RE: ReplicationSlotRelease() crashes when the instance is in the single user mode - Mailing list pgsql-hackers

From Hayato Kuroda (Fujitsu)
Subject RE: ReplicationSlotRelease() crashes when the instance is in the single user mode
Date
Msg-id OSCPR01MB14966B39B3ED21229EAEFA10FF531A@OSCPR01MB14966.jpnprd01.prod.outlook.com
Whole thread Raw
In response to Re: ReplicationSlotRelease() crashes when the instance is in the single user mode  (Paul A Jungwirth <pj@illuminatedcomputing.com>)
Responses Re: ReplicationSlotRelease() crashes when the instance is in the single user mode
List pgsql-hackers
Dear Paul, Mutaamba,

Here are updated patches. Based on the Robert's suggestion, I separated into two parts.
0001 fixed the original issue and 0002 prohibited the slot manipulation in
single-user mode. I want to focus on 0001 first because on one would argue it.

All comments from you were included in 0002.

> The patch does not apply. The attached v5 fixes it with a small update
> to the context for the slot.h hunk.

Oh, I didn't realize because cfbot said OK. Anyway, new patch could be applied atop HEAD.

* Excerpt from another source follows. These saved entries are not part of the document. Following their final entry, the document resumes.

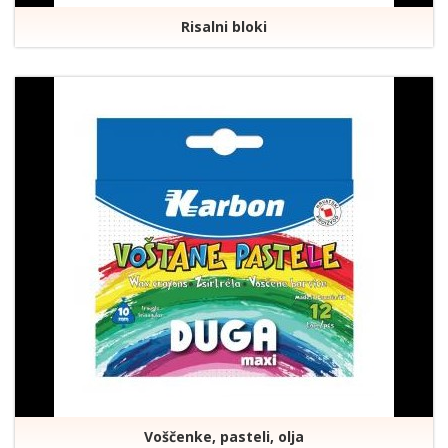
Risalni bloki
Voščenke, pasteli, olja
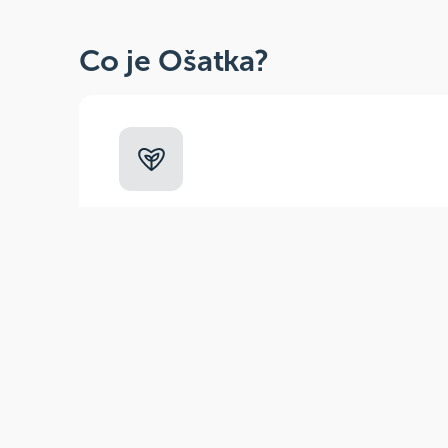
Co je Ošatka?
Dobré, zdravé, přírodní
Široká paleta oblíbených produktů od
více než 100 ověřených značek.
Zák
(pra
E-m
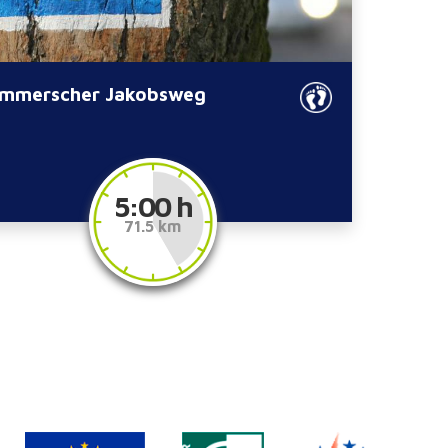
mmerscher Jakobsweg
5:00 h
71.5 km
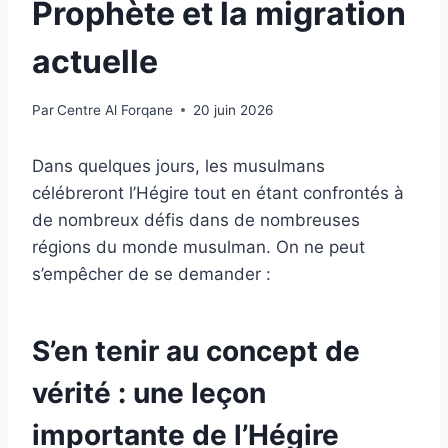
Prophète et la migration
actuelle
Par
Centre Al Forqane
20 juin 2026
Dans quelques jours, les musulmans
célébreront l’Hégire tout en étant confrontés à
de nombreux défis dans de nombreuses
régions du monde musulman. On ne peut
s’empêcher de se demander :
S’en tenir au concept de
vérité : une leçon
importante de l’Hégire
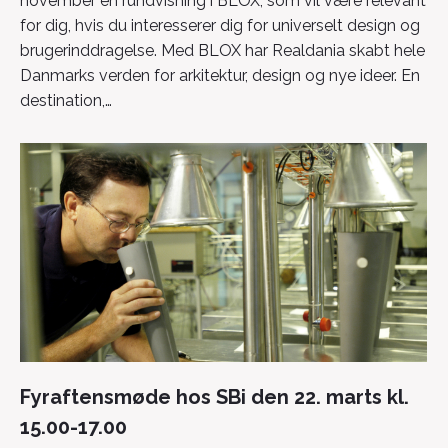
november en rundvisning i BLOX, som vil være relevant
for dig, hvis du interesserer dig for universelt design og
brugerinddragelse. Med BLOX har Realdania skabt hele
Danmarks verden for arkitektur, design og nye ideer. En
destination,…
Fyraftensmøde hos SBi den 22. marts kl.
15.00-17.00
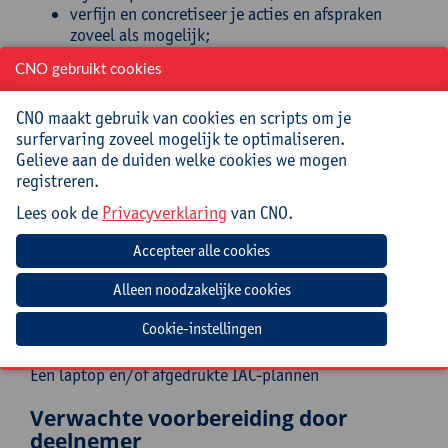
verfijn en concretiseer je acties en afspraken
zoveel als mogelijk;
ken je de verschillende evaluatiemogelijkheden
CNO gebruikt cookies
voor een IAC;
heb je inspiratie om (zorg)roosters te
CNO maakt gebruik van cookies en scripts om je
hervormen;
surfervaring zoveel mogelijk te optimaliseren.
pas je de participatiematrix toe;
Gelieve aan de duiden welke cookies we mogen
optimaliseer je je huidige IAC-plannen.
registreren.
Doelgroep
Lees ook de
Privacyverklaring
van CNO.
(Zorg)leerkrachten en zorgcoördinatoren,
beleidsmedewerkers en leerondersteuners uit het
basisonderwijs
Mee te brengen door cursist
Cookie-instellingen
Een laptop en/of afgedrukte IAC-plannen
Verwachte voorbereiding door
deelnemer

> The commit message needs some explanation. Why are we doing this? What
> does the patch do? What alternatives did we consider?

Updated. How do you feel?

> The patch has no docs. If we plan to forbid some functions in
> single-user mode, we should document which ones (e.g. in func.sgml).

A statement was added.

> There are no tests. Do we have any tests at all for single-user mode?
> The only one I see is in recovery/t/017_shm.pl. What if we had tests
> that ran the regress suite in single-user mode? Basically instead of
> psql we run postgres --single? Do we expect a lot of it would fail? Is
> it small enough the test could maintain a diff that expects those
> failures? I'm not saying we should do that as part of this patch, but
> is there any interest in that? Since single-user mode is most often
> used when things are broken, it's a harsh place to hit a bug.
> 
> The patch lacks source comments. Something on
> CheckSlotIsInSingleUserMode explaining why would be good.

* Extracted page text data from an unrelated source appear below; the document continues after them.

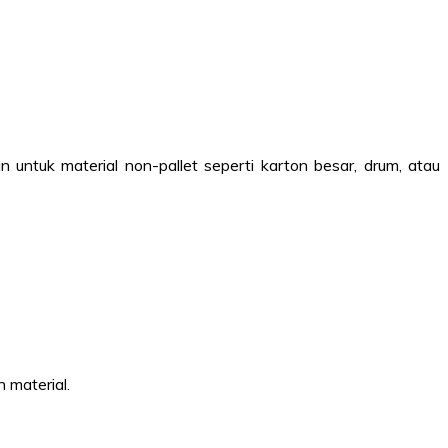
ntuk material non-pallet seperti karton besar, drum, atau
 material.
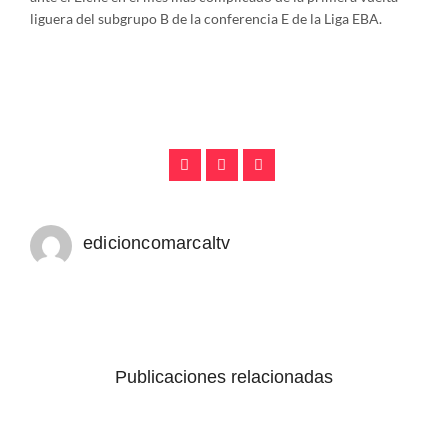
liguera del subgrupo B de la conferencia E de la Liga EBA.
edicioncomarcaltv
Publicaciones relacionadas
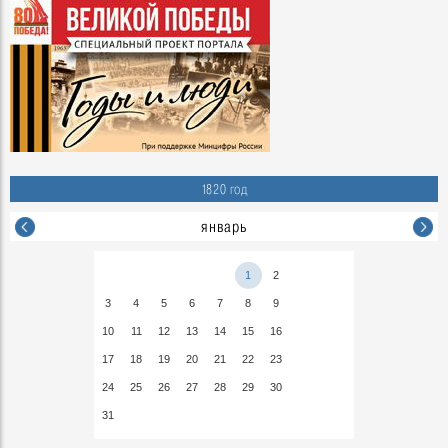
1820 год
январь
1
2
3
4
5
6
7
8
9
10
11
12
13
14
15
16
17
18
19
20
21
22
23
24
25
26
27
28
29
30
31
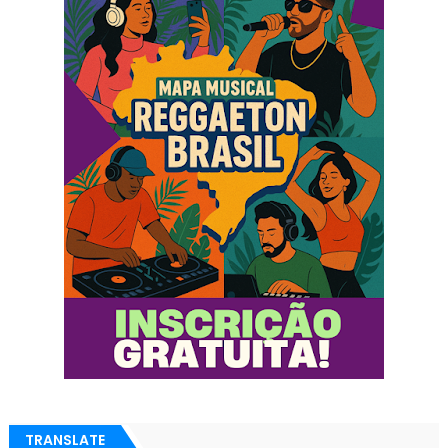
TRANSLATE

Comments were added in all caller functions.

> In ReplicationSlotRelease, why only assert that `slot->active_pid !=
> 0`? Why not assert that it's MyProcPid (even outside single-user
> mode)? Can one backend really release a slot while another is using
> it? Can you drop it? Maybe you can copy it?

You meant we should assert `slot->active_pid == MyProcPid`, right?
Naively considered it can be fix, but it is out-of-scope of the thread. It is
existing code, should be discussed verified in another place.

> Are we calling CheckSlotIsInSingleUserMode from everywhere that needs
> it? We tried to check all the functions that call
> ReplicationSlotCreate, ReplicationSlotRelease, and
> update_synced_slots_inactive_since (since they all have these
> asserts). To call out a few:
> 
> The pg_replication_origin_* functions don't call the Assert-ing functions.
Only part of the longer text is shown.